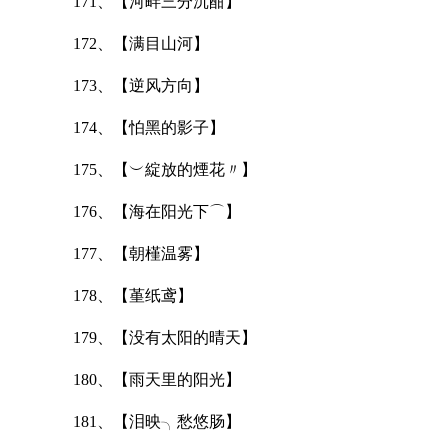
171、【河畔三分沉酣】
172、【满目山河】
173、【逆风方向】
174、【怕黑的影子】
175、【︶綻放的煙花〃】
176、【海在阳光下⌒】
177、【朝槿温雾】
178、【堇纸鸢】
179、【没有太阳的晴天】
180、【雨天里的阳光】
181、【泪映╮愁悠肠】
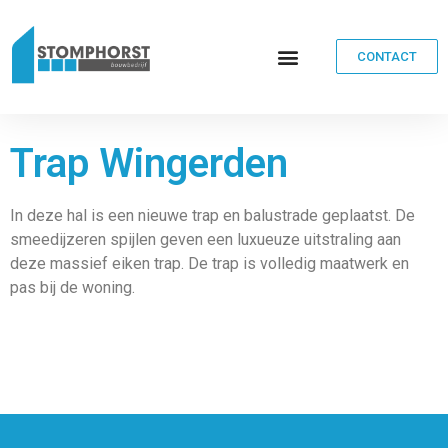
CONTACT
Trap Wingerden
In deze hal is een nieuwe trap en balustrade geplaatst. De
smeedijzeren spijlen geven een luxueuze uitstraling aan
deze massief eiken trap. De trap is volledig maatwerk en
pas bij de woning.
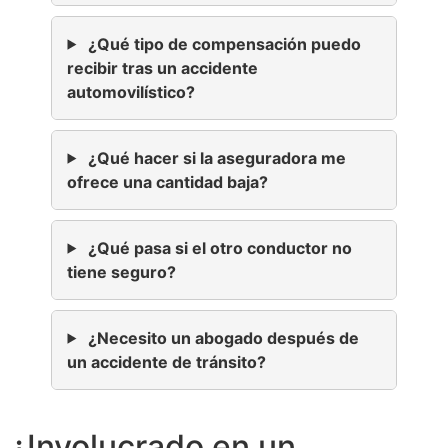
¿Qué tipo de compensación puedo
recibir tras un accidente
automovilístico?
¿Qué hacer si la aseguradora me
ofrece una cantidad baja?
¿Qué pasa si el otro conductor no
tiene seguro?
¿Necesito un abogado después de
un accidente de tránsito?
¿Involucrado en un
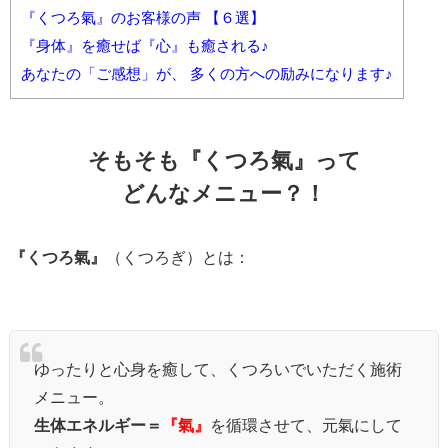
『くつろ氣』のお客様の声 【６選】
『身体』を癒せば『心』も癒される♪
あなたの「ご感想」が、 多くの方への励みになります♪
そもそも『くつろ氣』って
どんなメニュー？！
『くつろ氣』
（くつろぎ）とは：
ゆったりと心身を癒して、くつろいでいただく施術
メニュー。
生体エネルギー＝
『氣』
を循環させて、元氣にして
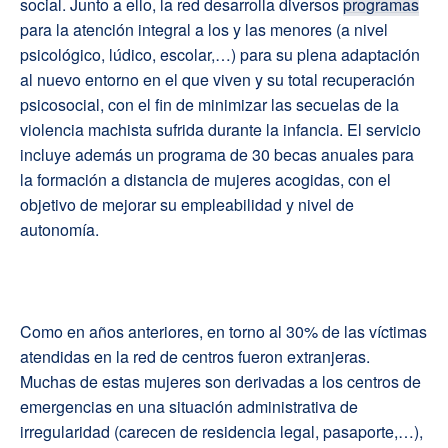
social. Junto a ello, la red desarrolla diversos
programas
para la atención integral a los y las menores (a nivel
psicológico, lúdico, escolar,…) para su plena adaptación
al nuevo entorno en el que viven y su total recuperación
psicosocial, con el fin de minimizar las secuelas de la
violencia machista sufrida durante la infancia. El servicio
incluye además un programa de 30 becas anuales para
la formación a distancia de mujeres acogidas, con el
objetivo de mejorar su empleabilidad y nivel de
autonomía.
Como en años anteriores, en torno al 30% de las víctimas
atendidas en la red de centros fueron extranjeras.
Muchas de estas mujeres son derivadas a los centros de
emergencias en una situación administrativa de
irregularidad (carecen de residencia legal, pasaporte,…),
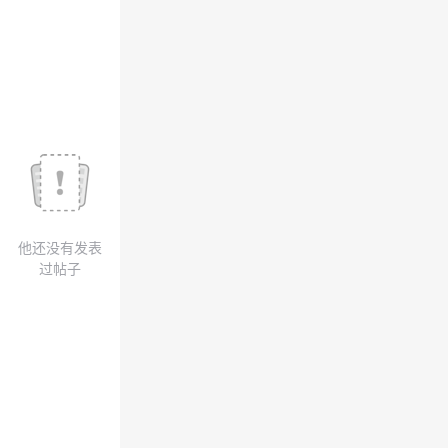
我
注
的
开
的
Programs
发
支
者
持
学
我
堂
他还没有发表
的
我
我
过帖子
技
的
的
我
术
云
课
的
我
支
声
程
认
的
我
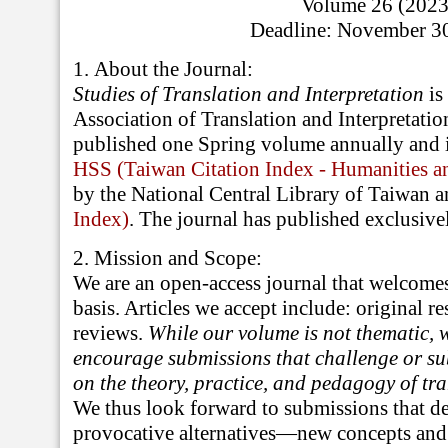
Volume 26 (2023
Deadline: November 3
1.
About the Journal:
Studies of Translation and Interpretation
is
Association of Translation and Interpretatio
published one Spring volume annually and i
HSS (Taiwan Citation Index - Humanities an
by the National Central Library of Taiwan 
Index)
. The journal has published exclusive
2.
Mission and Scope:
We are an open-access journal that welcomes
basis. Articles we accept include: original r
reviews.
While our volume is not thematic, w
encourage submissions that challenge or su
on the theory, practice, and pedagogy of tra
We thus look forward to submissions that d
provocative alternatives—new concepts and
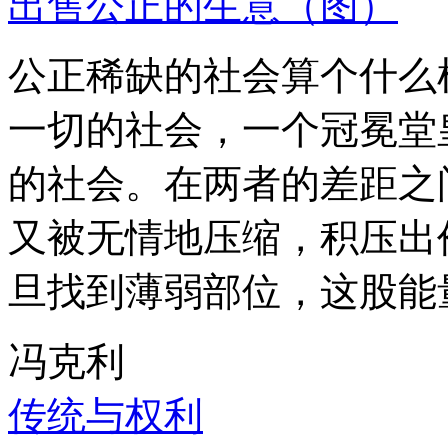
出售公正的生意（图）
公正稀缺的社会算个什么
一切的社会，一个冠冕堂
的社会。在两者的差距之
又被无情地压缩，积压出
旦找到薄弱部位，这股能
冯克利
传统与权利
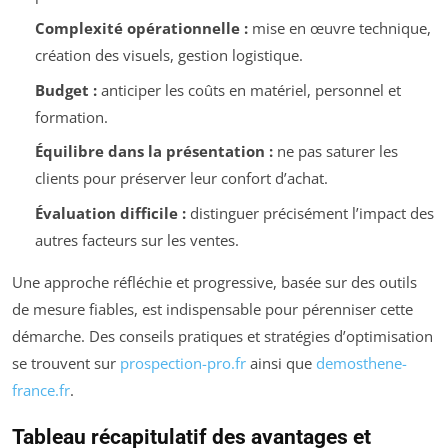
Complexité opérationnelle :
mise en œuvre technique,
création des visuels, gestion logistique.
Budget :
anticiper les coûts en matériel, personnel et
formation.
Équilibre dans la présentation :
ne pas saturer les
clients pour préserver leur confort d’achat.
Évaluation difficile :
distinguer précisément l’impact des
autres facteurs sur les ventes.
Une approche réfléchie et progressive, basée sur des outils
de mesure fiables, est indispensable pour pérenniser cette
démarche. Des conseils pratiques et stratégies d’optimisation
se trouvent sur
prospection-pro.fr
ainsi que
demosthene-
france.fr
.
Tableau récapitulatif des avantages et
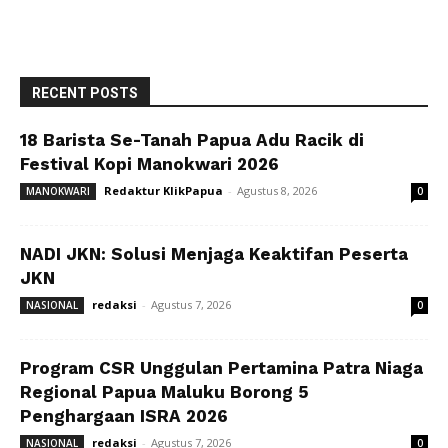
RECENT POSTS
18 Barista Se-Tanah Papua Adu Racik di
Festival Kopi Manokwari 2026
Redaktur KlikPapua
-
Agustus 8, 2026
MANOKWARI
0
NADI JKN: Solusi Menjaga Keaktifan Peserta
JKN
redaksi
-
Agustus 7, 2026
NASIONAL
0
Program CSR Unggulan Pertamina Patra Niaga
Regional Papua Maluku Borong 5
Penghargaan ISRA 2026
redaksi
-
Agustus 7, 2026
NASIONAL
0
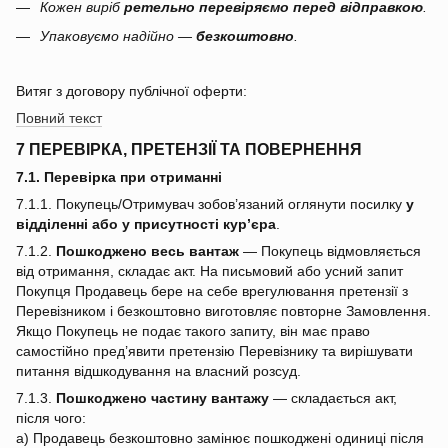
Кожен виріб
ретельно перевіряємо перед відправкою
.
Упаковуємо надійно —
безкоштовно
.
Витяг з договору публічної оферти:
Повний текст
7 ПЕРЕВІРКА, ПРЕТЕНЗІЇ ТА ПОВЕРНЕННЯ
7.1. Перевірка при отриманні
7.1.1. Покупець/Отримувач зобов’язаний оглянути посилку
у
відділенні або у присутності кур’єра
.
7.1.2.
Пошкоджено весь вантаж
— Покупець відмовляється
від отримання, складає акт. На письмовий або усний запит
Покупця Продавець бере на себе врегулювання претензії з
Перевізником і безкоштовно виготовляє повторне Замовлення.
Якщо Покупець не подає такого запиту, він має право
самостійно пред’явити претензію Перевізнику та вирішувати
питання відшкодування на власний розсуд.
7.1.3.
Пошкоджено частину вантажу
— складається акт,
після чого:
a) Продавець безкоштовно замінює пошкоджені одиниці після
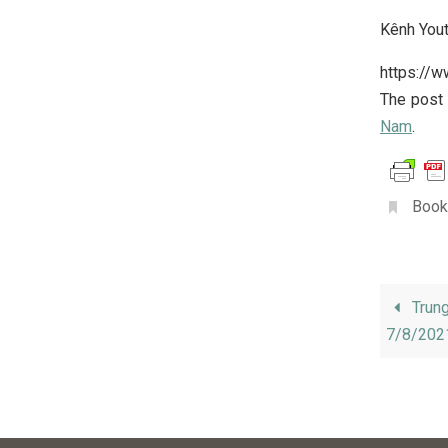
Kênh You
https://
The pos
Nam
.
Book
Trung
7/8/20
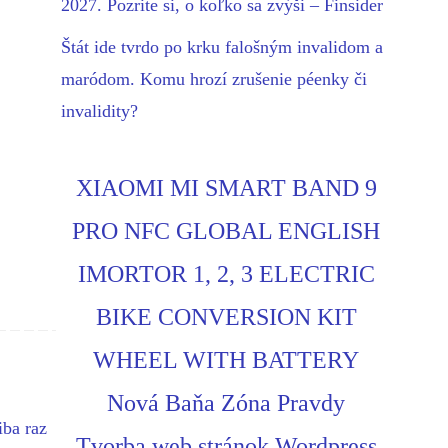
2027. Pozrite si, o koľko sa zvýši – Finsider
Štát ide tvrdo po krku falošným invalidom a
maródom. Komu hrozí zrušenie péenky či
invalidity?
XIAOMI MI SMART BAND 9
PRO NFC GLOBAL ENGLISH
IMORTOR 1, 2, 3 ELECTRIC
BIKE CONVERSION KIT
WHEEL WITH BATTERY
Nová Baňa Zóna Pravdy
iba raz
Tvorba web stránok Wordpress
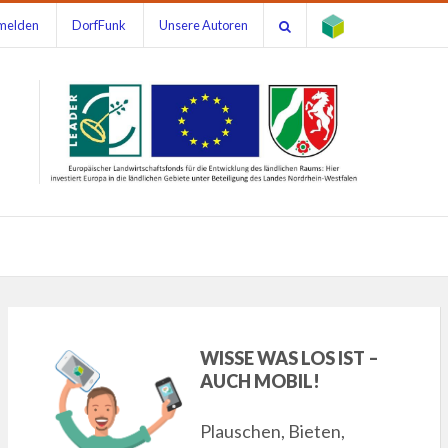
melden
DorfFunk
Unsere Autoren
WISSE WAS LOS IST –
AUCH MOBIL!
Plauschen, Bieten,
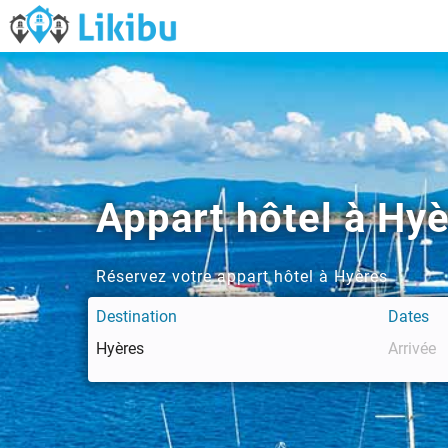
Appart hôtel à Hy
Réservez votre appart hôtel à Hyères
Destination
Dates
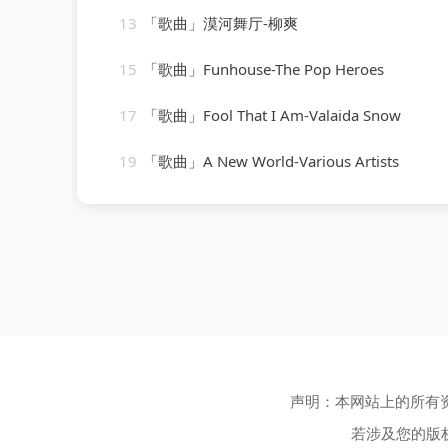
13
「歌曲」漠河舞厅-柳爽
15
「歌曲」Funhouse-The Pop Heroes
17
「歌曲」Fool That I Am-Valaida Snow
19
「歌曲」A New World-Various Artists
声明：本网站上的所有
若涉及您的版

Assignment. Of all the entries above, repeat only the lines from the line that has "by the National Central Library of Taiwan" to the line that has "encourage submissions that challenge or su", both lines included, exactly.

Reply to the exercise.
by the National Central Library of Taiwan 
Index)
. The journal has published exclusive
2.
Mission and Scope:
We are an open-access journal that welcomes
basis. Articles we accept include: original r
reviews.
While our volume is not thematic, w
encourage submissions that challenge or su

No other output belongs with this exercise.